*** Opening ENTRIES PROVIDED ***
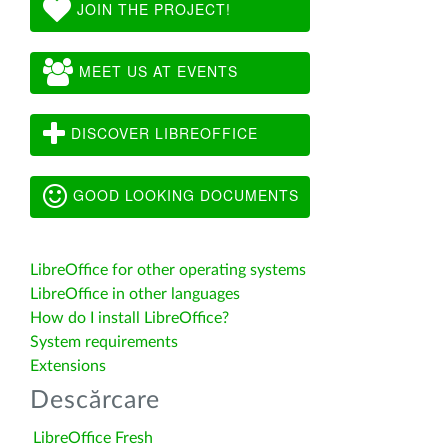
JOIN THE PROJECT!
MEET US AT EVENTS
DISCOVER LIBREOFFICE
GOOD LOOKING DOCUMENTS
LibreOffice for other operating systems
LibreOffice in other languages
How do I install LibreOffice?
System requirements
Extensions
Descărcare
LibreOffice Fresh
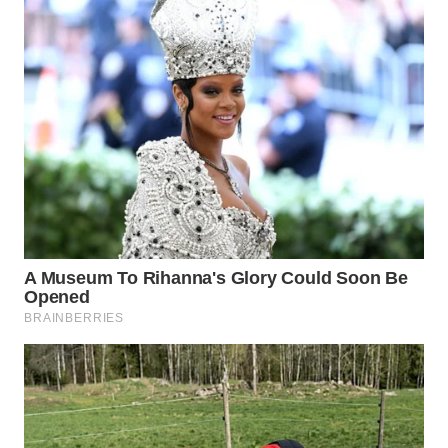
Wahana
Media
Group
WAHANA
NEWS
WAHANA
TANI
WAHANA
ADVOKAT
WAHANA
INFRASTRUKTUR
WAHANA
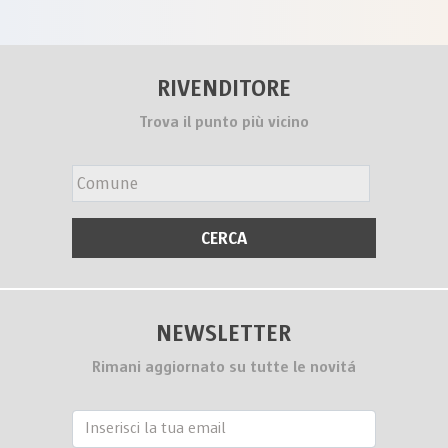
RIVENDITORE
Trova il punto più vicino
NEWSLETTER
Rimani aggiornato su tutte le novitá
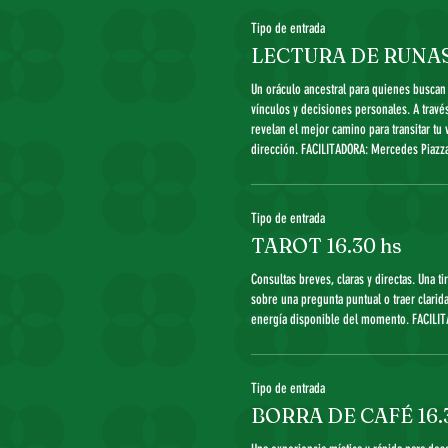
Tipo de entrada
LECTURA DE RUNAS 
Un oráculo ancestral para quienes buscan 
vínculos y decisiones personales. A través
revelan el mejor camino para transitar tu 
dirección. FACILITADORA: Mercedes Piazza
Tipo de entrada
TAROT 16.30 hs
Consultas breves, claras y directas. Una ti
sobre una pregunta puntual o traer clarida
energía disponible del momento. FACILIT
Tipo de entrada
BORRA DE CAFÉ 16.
*** Closing ENTRIES PROVIDED ***
WORK TASK → Consider the entries above and return each line with the string "other".

REPLY →
LibreOffice for other operating systems
LibreOffice in other languages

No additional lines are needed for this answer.